I ordered a set of beads that I could make myself. When they arrived, I listened to Audrey Assad singing It Is Well with my Soul and Even Unto Death over and over as I strung the prayer beads, the cruciform beads, the invitatory bead, the crucifix. As I prayed with them, I did not find my wandering mind wholly tethered or physical pain displaced, but I felt Christ’s hand over mine as my aching fingers rubbed the beads. I saw the faces of people I love springing to mind, one for each bead, as Jesus and I delighted in the thought of them and interceded for their good. And I found that the tiny gesture of my thumb and forefinger rubbing an ocean blue bead wore down the barriers that had surrounded my soul’s imagination in prayer, increasing my sensitivity to the Spirit’s testimony that Jesus draws near to me.

After Julian of Norwich recovered, she received sixteen “showings” or revelations, “all associated, however loosely, with the Passion of Christ. For example, one ‘showing’ focused on the meaning of the crown of thorns, another on the wonders of heaven, of still another of God’s pure love for humankind” (Water from a Deep Well).

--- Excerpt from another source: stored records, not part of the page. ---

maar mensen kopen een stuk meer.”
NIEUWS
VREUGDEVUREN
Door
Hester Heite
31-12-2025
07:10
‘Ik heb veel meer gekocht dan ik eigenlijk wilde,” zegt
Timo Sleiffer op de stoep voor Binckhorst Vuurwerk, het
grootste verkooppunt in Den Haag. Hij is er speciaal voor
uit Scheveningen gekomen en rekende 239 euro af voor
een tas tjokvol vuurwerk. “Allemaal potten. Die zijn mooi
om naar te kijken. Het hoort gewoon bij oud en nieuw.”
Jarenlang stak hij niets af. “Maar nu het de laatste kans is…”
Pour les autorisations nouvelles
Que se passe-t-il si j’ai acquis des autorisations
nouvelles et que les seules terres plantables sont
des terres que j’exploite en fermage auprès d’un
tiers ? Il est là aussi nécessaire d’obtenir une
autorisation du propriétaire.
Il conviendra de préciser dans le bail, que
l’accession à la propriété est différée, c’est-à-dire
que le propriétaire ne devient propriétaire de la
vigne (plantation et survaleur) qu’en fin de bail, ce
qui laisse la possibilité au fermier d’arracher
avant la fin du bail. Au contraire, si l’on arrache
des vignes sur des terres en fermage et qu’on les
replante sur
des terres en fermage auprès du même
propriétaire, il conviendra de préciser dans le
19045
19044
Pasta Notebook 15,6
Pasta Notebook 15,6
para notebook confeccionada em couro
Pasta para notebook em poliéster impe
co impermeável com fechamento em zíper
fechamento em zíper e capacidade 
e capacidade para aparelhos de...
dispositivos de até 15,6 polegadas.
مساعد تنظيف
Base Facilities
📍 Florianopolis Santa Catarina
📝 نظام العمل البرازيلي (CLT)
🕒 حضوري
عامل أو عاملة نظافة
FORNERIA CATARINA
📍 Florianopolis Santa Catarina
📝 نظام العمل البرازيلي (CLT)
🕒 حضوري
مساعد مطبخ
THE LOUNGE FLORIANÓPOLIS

I shy away from the idea that God gives or allows illness or suffering in order to teach us specific lessons, but I cannot ignore that he reveals himself to us in pain. My own soul and my lenses for viewing life have been irreversibly formed by the presence of suffering. I will not be making a bulleted list of principles learned from my four months of constant pain, but I will be a person forever shaped by those weeks.

Pain led me to a more honest struggle with doubt in God’s goodness and a closer sense of the person of Jesus. Through it, I found a sense of mystical kinship with Julian of Norwich and Simone Weil, whose books stack high on my nightstand as I write. And while I still don’t quite understand Jesus as Healer, I want Jesus as Sympathizer with my weaknesses more than ever before.